— Task description —
Using the listing below, output only the lines from the one that contains "Demand – Supply หนุนตลาดที่อยู่อา" through the one that contains "Papier du Japon Hosho - 80 g/m2", inclusive, exactly as given and without images.

** Input follows **

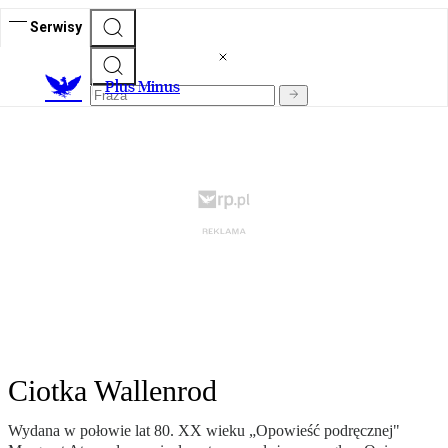
Serwisy
Plus Minus
Ciotka Wallenrod
Wydana w połowie lat 80. XX wieku „Opowieść podręcznej"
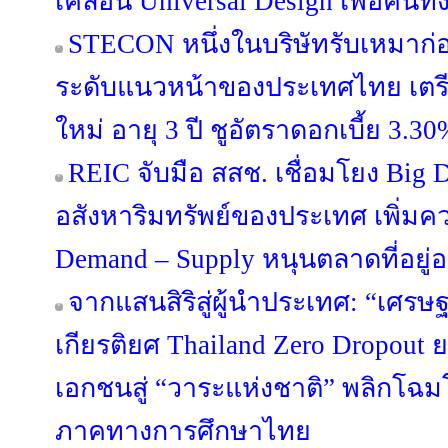
เคลื่อน Universal Design เพื่อคนทั
STECON หนึ่งในบริษัทรับเหมาก่
ระดับแนวหน้าของประเทศไทย เตรีย
ใหม่ อายุ 3 ปี ชูอัตราดอกเบี้ย 3.30
REIC จับมือ สสช. เชื่อมโยง Big 
อสังหาริมทรัพย์ของประเทศ เพิ่มค
Demand – Supply หนุนตลาดที่อยู่อา
จากแสนสิริสู่ผู้นำประเทศ: “เศรษฐ
เกียรติยศ Thailand Zero Dropou
เอกชนสู่ “วาระแห่งชาติ” พลิกโ
ภาคทางการศึกษาไทย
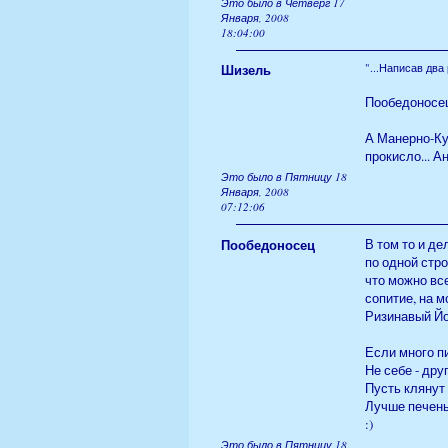
Это было в Четверг 17
Января, 2008
18:04:00
Шизель
"...Написав два
Пообедоносец
А Манерно-Ку
прокисло... Ан 
Это было в Пятницу 18
Января, 2008
07:12:06
Пообедоносец
В том то и д
по одной стро
что можно все
сопитие, на м
Ризинавый Йо
Если много п
Не себе - дру
Пусть клянут 
Лучше печень
:)
Это было в Пятницу 18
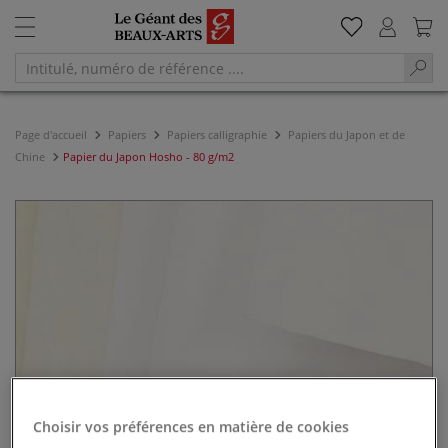
Page d'accueil
Papiers
Papiers calligraphie
Papiers du Japon et de
Chine
Papier du Japon Hosho - 80 g/m2
Choisir vos préférences en matière de cookies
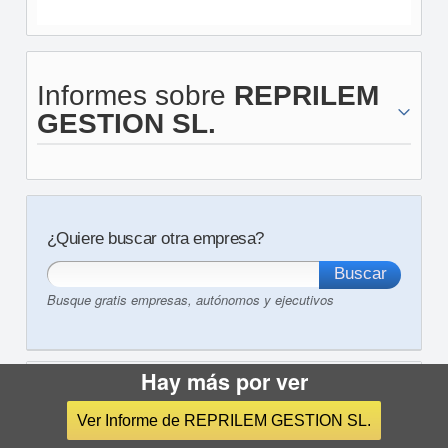
Informes sobre
REPRILEM
GESTION SL.
¿Quiere buscar otra empresa?
Busque gratis empresas, autónomos y ejecutivos
Hay más por ver
Otros servicios de eInforma:
Informe financiero
Buscador cif empresas
Segmentación de empresas
Ver Informe de REPRILEM GESTION SL.
Ayudas y Subvenciones a empresarios
RAI
SABI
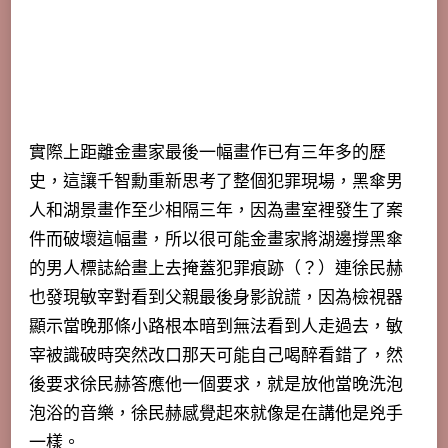
實際上距離金畫家最後一幅畫作已有三年多的歷
史，這讓千智勳重新思考了整個犯罪現場，
黑傘男
人和湖景畫作至少相隔三年，因為畫室裡發生了案
件而破壞這幅畫，所以很可能金畫家將湖邊撐黑傘
的男人標誌給畫上去掩蓋犯罪痕跡（？）
連徐民赫
也發現敏宰對看到父親最後身影說謊，因為檢視器
顯示當晚那條小路根本暗到無法看到人走過去，敏
宰被識破時突然改口那天可能自己喝醉看錯了，然
後要求徐民赫答應他一個要求，就是放他當晚洗泡
泡浴的音樂，徐民赫感覺起來就像是在講他是兇手
一樣。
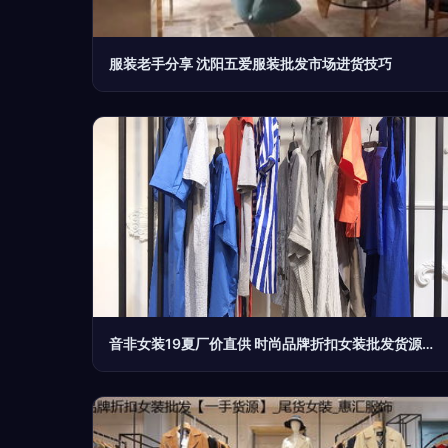
服装老手分享 沈阳五爱服装批发市场进货技巧
音非女装19夏厂价直供 时尚品牌折扣女装批发货源解析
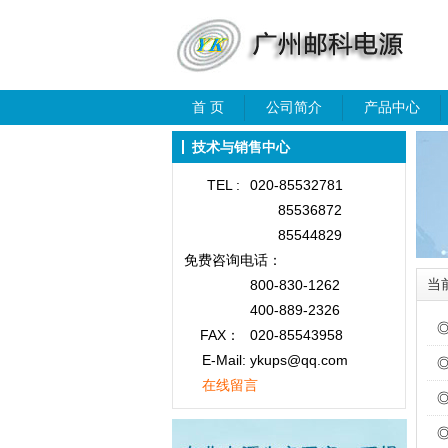
首 页
公司简介
产品中心
技术与销售中心
TEL :
020-85532781
85536872
85544829
免费咨询
电话：
当
800-830-1262
400-889-2326
FAX：
020-85543958
E-Mail: ykups@qq.com
在线留言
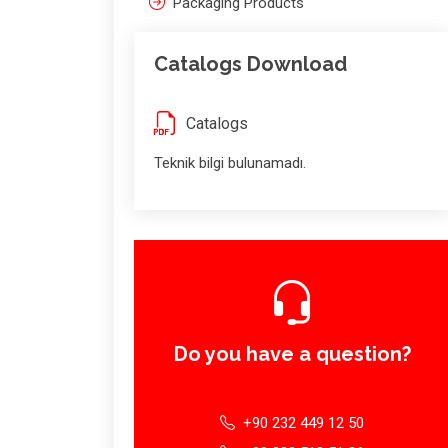
Packaging Products
Catalogs Download
Catalogs
Teknik bilgi bulunamadı.
Do you have a question?
+90 232 449 12 50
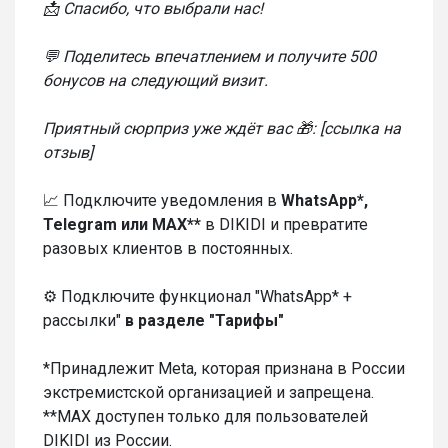
📩 Спасибо, что выбрали нас!
💬 Поделитесь впечатлением и получите 500
бонусов на следующий визит.
Приятный сюрприз уже ждёт вас 🎁: [ссылка на
отзыв]
📈 Подключите уведомления в
WhatsApp*,
Telegram или MAX**
в DIKIDI и превратите
разовых клиентов в постоянных.
⚙️ Подключите функционал "WhatsApp* +
рассылки"
в разделе "Тарифы"
*Принадлежит Meta, которая признана в России
экстремистской организацией и запрещена.
**MAX доступен только для пользователей
DIKIDI из России.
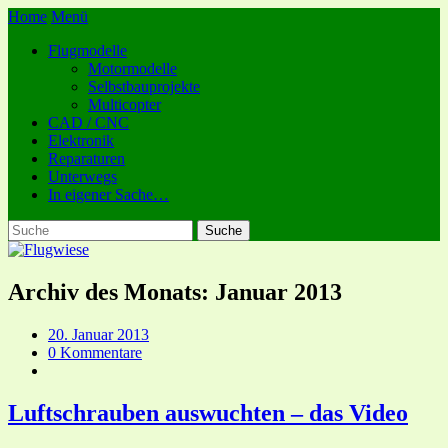
Home
Menü
Flugmodelle
Motormodelle
Selbstbauprojekte
Multicopter
CAD / CNC
Elektronik
Reparaturen
Unterwegs
In eigener Sache…
Archiv des Monats:
Januar 2013
20. Januar 2013
0 Kommentare
Luftschrauben auswuchten – das Video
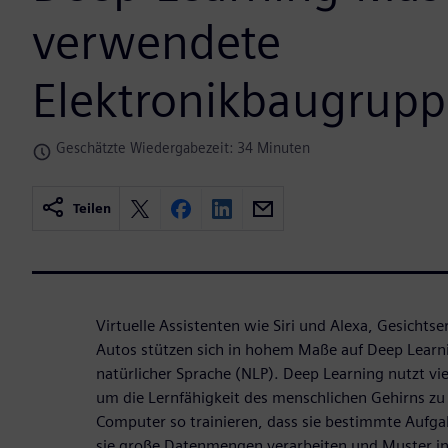
verwendete
Elektronikbaugrup
Geschätzte Wiedergabezeit: 34 Minuten
Teilen
Virtuelle Assistenten wie Siri und Alexa, Gesicht
Autos stützen sich in hohem Maße auf Deep Learn
natürlicher Sprache (NLP). Deep Learning nutzt vi
um die Lernfähigkeit des menschlichen Gehirns zu
Computer so trainieren, dass sie bestimmte Aufga
sie große Datenmengen verarbeiten und Muster i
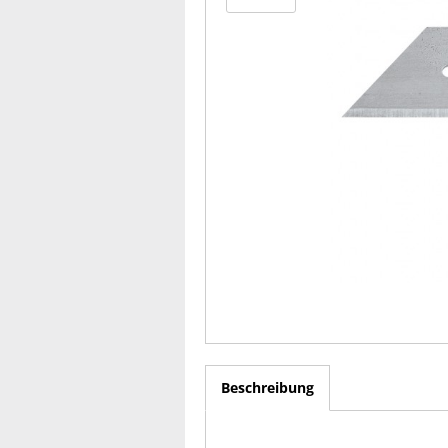
Beschreibung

** End of Input **

— Written answer —
Demand – Supply หนุนตลาดที่อยู่อา
จากแสนสิริสู่ผู้นำประเทศ: “เศรษฐ
เกียรติยศ Thailand Zero Dropou
เอกชนสู่ “วาระแห่งชาติ” พลิกโ
ภาคทางการศึกษาไทย
Это было в Четверг 17
Января, 2008
18:04:00
Шизель
"...Написав два
Пообедоносец
А Манерно-Ку
прокисло... Ан 
Это было в Пятницу 18
Января, 2008
07:12:06
Пообедоносец
В том то и д
по одной стро
что можно все
сопитие, на м
Ризинавый Йо
Если много п
Не себе - дру
Пусть клянут 
Лучше печень
:)
Это было в Пятницу 18
Page d'accueil
Papiers
Papiers calligraphie
Papiers du Japon et de
Chine
Papier du Japon Hosho - 80 g/m2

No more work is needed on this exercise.